On the other hand, water access collapsed alongside food systems. OCHA and UNICEF reported that safe drinking water availability fell far below emergency standards, in some areas to a few liters per person per day, far short of what is required for health and hygiene.
Furthermore, shelter conditions deteriorated further during the winter months. Families lived in tents or damaged structures without insulation, heating, or adequate sanitation. Aid agencies documented rising cases of illness linked to exposure and overcrowding. These are the harms that rarely make headlines, but claim lives all the same.
Hospitals, Doctors, and a Health System in Ruins
Gaza’s health system entered 2025 already weakened, but it did not survive the year intact.
According to the World Health Organization (WHO) and UNICEF:
- Around 90% of hospitals in Gaza were damaged, partially functional, or closed at various points.
- Medical facilities operated with severe shortages of fuel, medicines, and staff.
- Doctors and nurses worked extended shifts under conditions of constant strain, with many displaced from their own homes.
Additionally, fuel shortages repeatedly forced hospitals to scale back services. When generators shut down, intensive care units faltered. Therefore, even treatable injuries became fatal. Chronic illnesses went unmanaged. These were not collateral effects, but predictable outcomes of a system pushed past collapse.
Education Erased: Schools, Teachers, and a Lost Generation
Education was also destroyed in Gaza. UNICEF reported that most schools were damaged, destroyed, or repurposed as shelters. Hundreds of thousands of children were left without formal education for extended periods. Teachers were killed, displaced, or unable to work.
The loss was not only academic. Aid agencies warned of deep psychological harm among children exposed to prolonged trauma, displacement, and instability. For many, 2025 marked another year without routine, safety, or structured learning, conditions essential for any society’s future.
The West Bank: Violence Without the Headlines
While Gaza dominated international coverage, the occupied West Bank saw a steady escalation of violence this year.
According to UN and international media reporting, Israeli military raids increased, as did settler violence against Palestinian communities. Palestinians were killed during arrests, home raids, and daily activities. Entire towns faced repeated incursions.
The normalization of lethal force beyond Gaza underscored a broader reality that Palestinian vulnerability was not confined to one territory.
Western Powers and the Architecture of Impunity
Perhaps the defining feature of 2025 was not only what happened on the ground, but how it was enabled.
Despite mounting civilian casualties and warnings from humanitarian agencies, military aid and diplomatic protection for Israel continued. At the United Nations, resolutions calling for accountability or binding measures were delayed, diluted, or blocked.
The contradiction was stark. Governments that spoke fluently about human rights elsewhere defended inaction or active support when Palestinian lives were at stake.
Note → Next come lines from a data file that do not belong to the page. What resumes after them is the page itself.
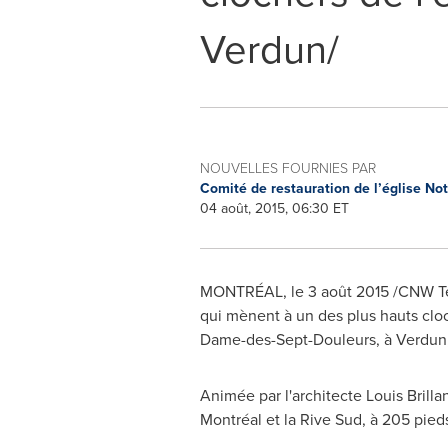
Verdun/
NOUVELLES FOURNIES PAR
Comité de restauration de l’église N
04 août, 2015, 06:30 ET
MONTRÉAL, le 3 août 2015 /CNW Tel
qui mènent à un des plus hauts cloch
Dame-des-Sept-Douleurs
, à
Verdun
Animée par l'architecte
Louis Brilla
Montréal et la Rive Sud, à 205 pieds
The gap between principle and policy widened into something unmistakable.
Moments That Defined the Year
Certain incidents cut through the noise of genocide:
- Civilians killed while sheltering
- People shot during routine movement
- Families wiped out in a single strike
These moments briefly captured global attention, then faded. Investigations stalled, and consequences failed to materialize. The pattern repeated.
History will not remember 2025 for speeches or summits. It will remember it as a year when Gaza and the West Bank exposed the limits of the so-called rules-based order.
Palestinian lives were lost not because solutions were unknown, but because they were inconvenient. The so-called ceasefire in October remained a prominent event of the year, but it was just on paper. However, there is a hope to see a better tomorrow where the voice of the innocents will be heard, with their right to life secured.